▸ Exercise
Could you write out the listing below exactly as it stands, leaving out the pictures?

+++ Source material

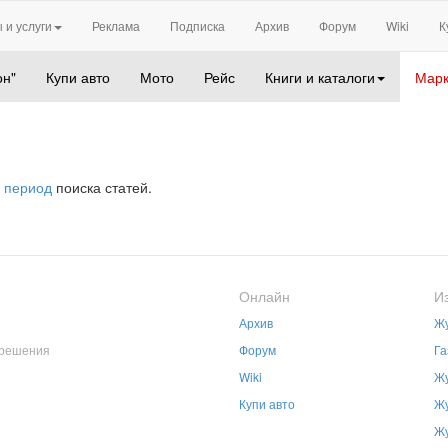
 и услуги
Реклама
Подписка
Архив
Форум
Wiki
К
он"
Купи авто
Мото
Рейс
Книги и каталоги
Марк
 период
поиска статей.
Онлайн
И
Архив
Жу
зрешения
Форум
Га
Wiki
Жу
Купи авто
Жу
Жу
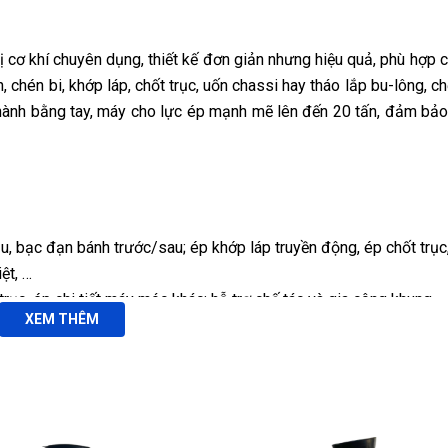
 cơ khí chuyên dụng, thiết kế đơn giản nhưng hiệu quả, phù hợp 
 chén bi, khớp láp, chốt trục, uốn chassi hay tháo lắp bu-lông, ch
hành bằng tay, máy cho lực ép mạnh mẽ lên đến 20 tấn, đảm bảo
, bạc đạn bánh trước/sau; ép khớp láp truyền động, ép chốt trục
ệt, …
rục, ép chi tiết máy móc khác; hỗ trợ chế tác và gia công khung.
XEM THÊM
 bánh, ép chén bi hộp số, hỗ trợ tháo lắp chốt trục bánh sau khi
để ép và tháo chi tiết nặng mà không cần tháo máy ra khỏi ô tô, r
h dễ di chuyển, chỉ cần đưa vào cốp hoặc xe tải nhỏ để thực hiện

++++++

▸ Solution to this problem
 и услуги
Реклама
Подписка
Архив
Форум
Wiki
К
он"
Купи авто
Мото
Рейс
Книги и каталоги
Марк
 период
поиска статей.
Онлайн
И
Архив
Жу
зрешения
Форум
Га
Wiki
Жу
Купи авто
Жу
Жу
 cơ khí chuyên dụng, thiết kế đơn giản nhưng hiệu quả, phù hợp 
 chén bi, khớp láp, chốt trục, uốn chassi hay tháo lắp bu-lông, ch
hành bằng tay, máy cho lực ép mạnh mẽ lên đến 20 tấn, đảm bảo
, bạc đạn bánh trước/sau; ép khớp láp truyền động, ép chốt trục
ệt, …
rục, ép chi tiết máy móc khác; hỗ trợ chế tác và gia công khung.
XEM THÊM
 bánh, ép chén bi hộp số, hỗ trợ tháo lắp chốt trục bánh sau khi
để ép và tháo chi tiết nặng mà không cần tháo máy ra khỏi ô tô, r
h dễ di chuyển, chỉ cần đưa vào cốp hoặc xe tải nhỏ để thực hiện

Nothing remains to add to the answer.